I've recently started trying to process data from the GEO datasets that are publically available.
Unfortunately my R skills are still quite not up to par.
I've been working with a specific set in particular GSE3933
the code is simply to extract the expression for each sample then match it with the appropriate gene symbol/annotation.
gse3933 <- getGEO('GSE3933',GSEMatrix=TRUE)
gpl <- annotation(gse3933[[3]])
platf <- getGEO(gpl, AnnotGPL=TRUE)
anot <- data.frame(attr(dataTable(platf), "table"))
Gmicro <- exprs(gse3933[[3]])
My problem arises in two parts:
Part 1
I've accessed the user submitted annotation which is GPL3289 - this has ten variables. However there is no variable which is "gene symbol". My guess is that the GB_List variable column can be converted to Gene symbols/ Gene ID's - however I have not been able to figure out how to do this.
Part 2
I then want to match the Gene Symbols/Probes with the appropriate expression values from the matrix 'Gmicro' as per the code. Is this simply matching the ID's from the matrix generated by using the exprs function to those generated using dataTable?
Thanks for the answer! very helpful. Just a couple of follow up questions
From the code you've provided, you've matched the GB_LIST to the known gene names. I'm still a bit confused about the GB_LIST. If these are known Genebank accession numbers, shouldn't they easily match? In other words, why do certain GB_LIST not 'exist' in the database.
My other question as per before is simply:
Does the ID column in featureData correspond with that found in AssayData? so e.g. 550 matches 550? (seems obvious, but want to check for surety)
Thank you so much again for the answer and your time.
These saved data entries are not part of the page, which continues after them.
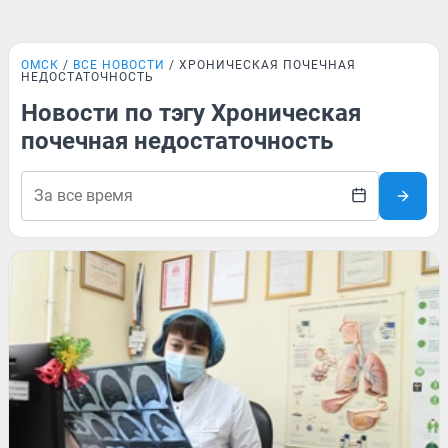
ОМСК
ВСЕ НОВОСТИ
ХРОНИЧЕСКАЯ ПОЧЕЧНАЯ
НЕДОСТАТОЧНОСТЬ
Новости по тэгу Хроническая
почечная недостаточность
Just because a sequence is found in GenBank doesn't imply that there will be a gene. As I mentioned, these are ESTs, which IIRC can be roughly translated as 'A sequence some person found in a tissue or cell culture this one time so we put it in the database.'
Or more formally, from NCBI:
"The Nucleotide, Genome Survey Sequence (GSS), and Expressed Sequence Tag (EST) database all contain nucleic acid sequences. The data in GSS and EST are from two large bulk sequence divisions of GenBank. GSS and EST data are typically uncharacterized, short genomic (GSS) or cDNA (EST) sequences."
As an example, one of the first GenBank IDs is AI251547, which if you do a Google search, should come up with this as one of the top hits (it's first for me):
http://www.ncbi.nlm.nih.gov/nucest/AI251574,AI792844,AI733932
And if you follow the links, you will see that this is a clone that was pulled out of an ovary cancer cell line by a CGAP researcher way back in 1998. It has a GenBank accession number and a GI number, but that's it. You can take the sequence and blat it at UCSC and find out that it doesn't really align anywhere.